- Opening Delimiter -

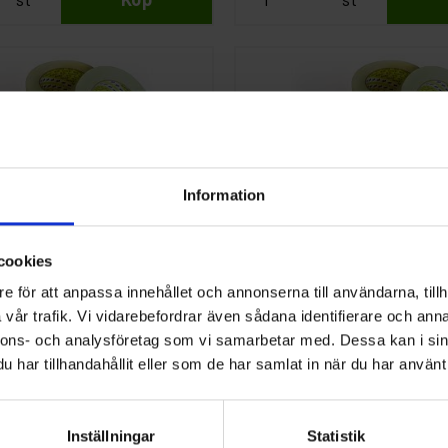
Information
3M
ngstejp 3M 3030
Maskeringstejp 3M 3
cookies
36mm
e för att anpassa innehållet och annonserna till användarna, tillh
vår trafik. Vi vidarebefordrar även sådana identifierare och anna
50 kr
nnons- och analysföretag som vi samarbetar med. Dessa kan i sin
har tillhandahållit eller som de har samlat in när du har använt 
st
Köp
st
Inställningar
Statistik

- Closing Delimiter -

REQUIRED ACTION:
Give back the material exactly as written, images excluded.

EXERCISE RESULT:
Information
3M
ngstejp 3M 3030
Maskeringstejp 3M 3
cookies
36mm
e för att anpassa innehållet och annonserna till användarna, tillh
vår trafik. Vi vidarebefordrar även sådana identifierare och anna
50 kr
nnons- och analysföretag som vi samarbetar med. Dessa kan i sin
har tillhandahållit eller som de har samlat in när du har använt 
st
Köp
st
Inställningar
Statistik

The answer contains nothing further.